-- DATA SECTION follows --
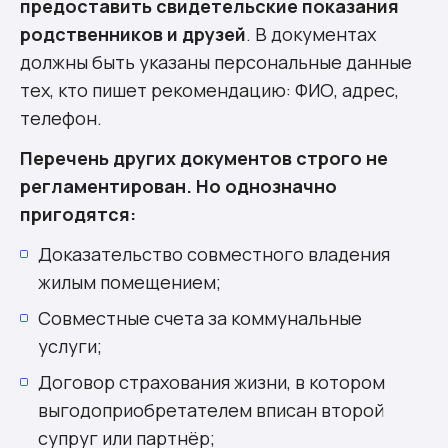
предоставить свидетельские показания
родственников и друзей
. В документах
должны быть указаны персональные данные
тех, кто пишет рекомендацию: ФИО, адрес,
телефон.
Перечень других документов строго не
регламентирован. Но однозначно
пригодятся:
Доказательство совместного владения
жилым помещением;
Совместные счета за коммунальные
услуги;
Договор страхования жизни, в котором
выгодоприобретателем вписан второй
супруг или партнёр;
-- DATA SECTION concluded --
HOW TO COMPLETE THIS TASK: Retype each entry exactly. No pictures.

RESPONSE TO THE EXERCISE:
предоставить свидетельские показания
родственников и друзей
. В документах
должны быть указаны персональные данные
тех, кто пишет рекомендацию: ФИО, адрес,
телефон.
Перечень других документов строго не
регламентирован. Но однозначно
пригодятся:
Доказательство совместного владения
жилым помещением;
Совместные счета за коммунальные
услуги;
Договор страхования жизни, в котором
выгодоприобретателем вписан второй
супруг или партнёр;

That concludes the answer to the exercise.